Ia pun memperingatkan pemerintah agar waspada jika tetap meluncurkan tax amnesty jilid II. "Tax amnesty tidak adil bagi orang-orang yang sudah mengambil peluang tax amnesty, bisa juga ini dibuat ke MK (Mahkamah Konstitusi) dan bisa dibatalin," cetusnya.
Terlepas dari penyebutan tersebut, Ronny berpendapat, kebijakan pajak yang perlu dilakukan pemerintah memang mesti bijak. Artinya, tidak langsung mengenai sanksi yang memberatkan dan malah membuat wajib pajak semakin enggan.

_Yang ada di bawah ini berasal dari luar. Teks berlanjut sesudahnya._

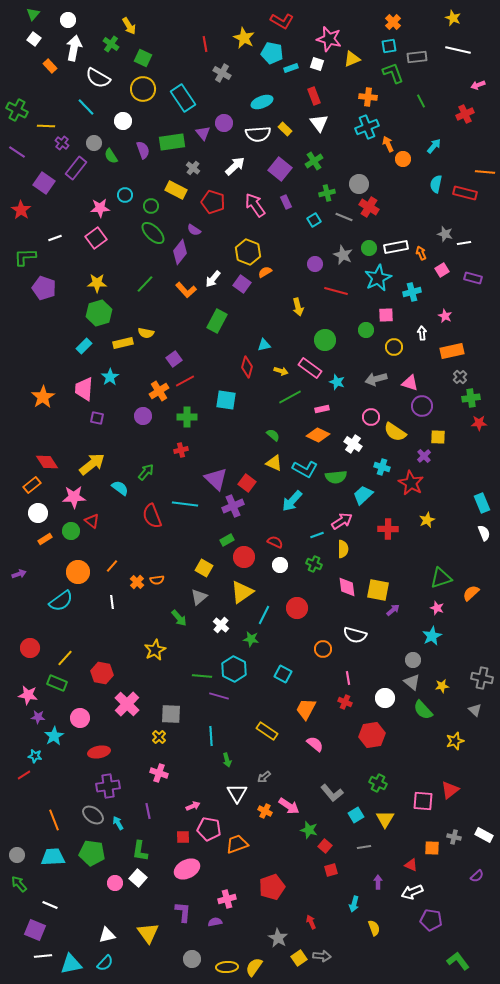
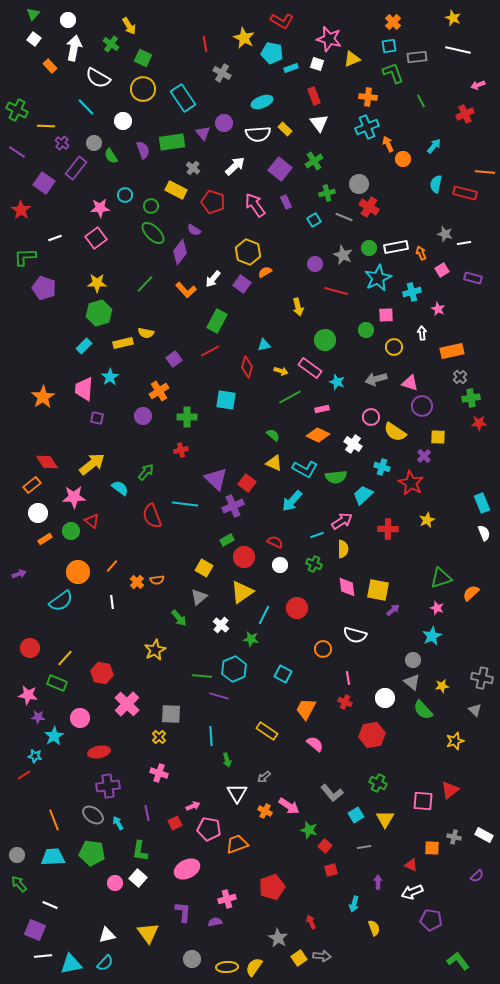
pink star at (445, 316): moved 7 px left, 7 px up
red line at (185, 381): moved 25 px right, 30 px up
cyan hexagon at (234, 669): rotated 10 degrees clockwise
purple line at (148, 811): moved 1 px left, 2 px down
red square at (183, 837): moved 8 px left, 14 px up; rotated 24 degrees counterclockwise
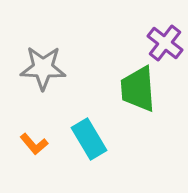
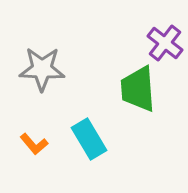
gray star: moved 1 px left, 1 px down
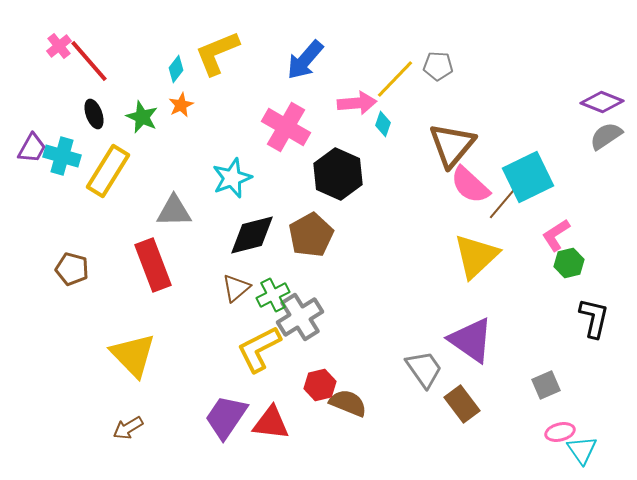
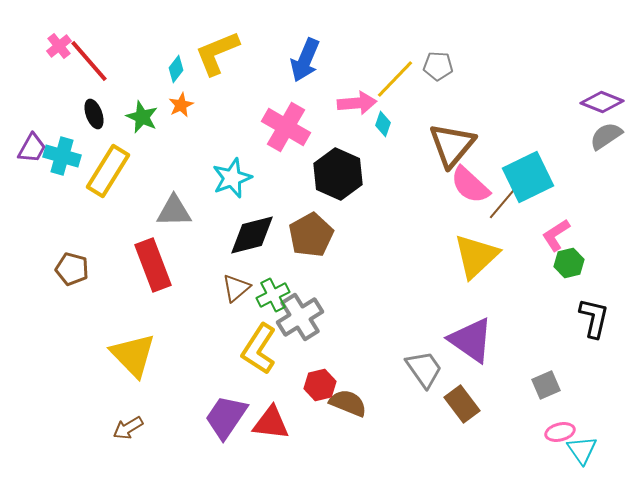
blue arrow at (305, 60): rotated 18 degrees counterclockwise
yellow L-shape at (259, 349): rotated 30 degrees counterclockwise
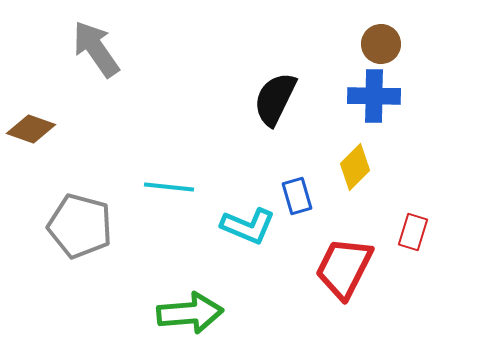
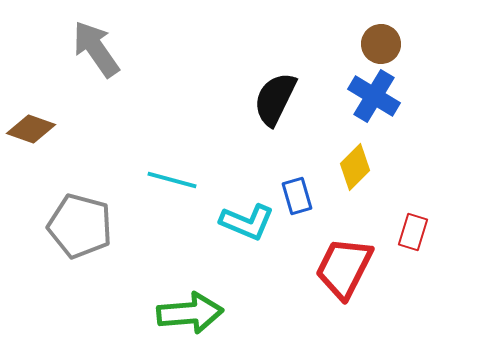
blue cross: rotated 30 degrees clockwise
cyan line: moved 3 px right, 7 px up; rotated 9 degrees clockwise
cyan L-shape: moved 1 px left, 4 px up
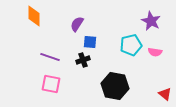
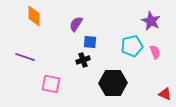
purple semicircle: moved 1 px left
cyan pentagon: moved 1 px right, 1 px down
pink semicircle: rotated 120 degrees counterclockwise
purple line: moved 25 px left
black hexagon: moved 2 px left, 3 px up; rotated 12 degrees counterclockwise
red triangle: rotated 16 degrees counterclockwise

"Belum lagi kalau sampai ada penyitaan, penyanderaan. Harus bijak," tambahnya.
Di masa pandemi ini, ia memang tak menutup mata adanya defisit negara yang lebar. Defisit APBN sepanjang tahun 2020 mencapai Rp956,3 triliun atau 6,09% dari Produk Domestik Bruto (PDB).
Jumlah itu juga setara dengan 82,9% dari target yang ditetapkan dalam Perpres 72 tahun 2020 yang sebesar Rp 1.039,2 triliun. Pada tahun 2020, pemerintah menggelontorkan anggaran Penanganan Covid-19 dan Pemulihan Ekonomi Nasional (PC-PEN) yang mencapai Rp 695,2 triliun.
Menyikapi kondisi perekonomian yang serba sulit itu, Ronny menekankan bahwa pemerintah memang harus melakukan upaya dari berbagai sisi. Bukan saja pengampunan pajak, namun juga efisiensi dan optimalisasi.
Mulai dari penghematan anggaran hingga mengoptimalkan Sisa Lebih Pembiayaan Anggaran (Silpa). Tercatat, ada Sisa Lebih Pembiayaan Anggaran (Silpa) tahun anggaran 2020 sebesar Rp234,7 triliun.
Realisasi ini, melonjak sampai empat kali lipat dibandingkan realisasi Silpa pada 2019 yang sebesar Rp46,40 triliun. Begitu juga, dibandingkan dengan tahun 2018 yang senilai Rp36 triliun, 2017 sejumlah Rp25,64 triliun, dan 2016 sebesar Rp26,16 triliun.
"Yang ada aja belum optimal. Ada sinkronisasi presiden terhadap jajarannya dan penghematan juga," kata dia.